In this section you can enter 4 sub-sections:
- Group Members - here you can see all users added to a User Groups and manage the group. Simply click on
button to see User's Profile, MyBoard or to Remove User from Group.
When your plugins for the External Groups are fully configured, you can also manage (add or remove) group members from the Active Directory Service. After a synchronization, the whole group will be transferred in it's share to KanBo.
- Associated Boards - here you can see all Boards where this User Group is Added.
- Sync Targets - here you can Add Sync targets to a Group and also resync them. This will result in a synchronization of users in SharePoint. You can also remove your Sync Targets from this section. Read more: http://community.kanboapp.com/topics/1144-sync-targets/
- Sync Tasks - here you can see all Sync Tasks connected to a Group and their dates. When you click on a Task, you will be shown with all logs considering adding Users from AD Group to KanBo External User Group or removing them.
Adding a User Group to a Board
Once your Group has been added, you can add a whole group to KanBo Boards at once. Depending in which section you will add your Group, they will be given Board permissions of Board Owners, Members or Visitors.

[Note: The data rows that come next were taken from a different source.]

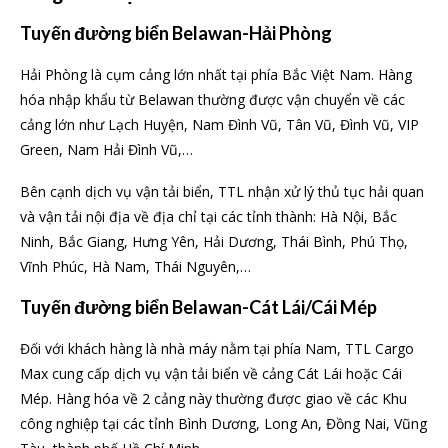
Tuyến đường biển Belawan-Hải Phòng
Hải Phòng là cụm cảng lớn nhất tại phía Bắc Việt Nam. Hàng
hóa nhập khẩu từ Belawan thường được vận chuyển về các
cảng lớn như Lạch Huyện, Nam Đình Vũ, Tân Vũ, Đình Vũ, VIP
Green, Nam Hải Đình Vũ,…
Bên cạnh dịch vụ vận tải biển, TTL nhận xử lý thủ tục hải quan
và vận tải nội địa về địa chỉ tại các tỉnh thành: Hà Nội, Bắc
Ninh, Bắc Giang, Hưng Yên, Hải Dương, Thái Bình, Phú Thọ,
Vĩnh Phúc, Hà Nam, Thái Nguyên,…
Tuyến đường biển Belawan-Cát Lái/Cái Mép
Đối với khách hàng là nhà máy nằm tại phía Nam, TTL Cargo
Max cung cấp dịch vụ vận tải biển về cảng Cát Lái hoặc Cái
Mép. Hàng hóa về 2 cảng này thường được giao về các Khu
công nghiệp tại các tỉnh Bình Dương, Long An, Đồng Nai, Vũng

1. Enter a Board where you would like to add an External User Group to. Go to the Users section.
2. Select the
button and click on Manage Users.
3. Click on User Groups +Add button.
4. Select a Group you would like to add and click on "Add selected" button.
5. Your Group and all it's members have been added to a Board.
Remove an External Group from a Board
Simply enter your Board and click on Users Section. There choose the "Manage users" button. Find your Group in the list. Click on
button and select "Remove from Group". Your Group will be removed from this Board.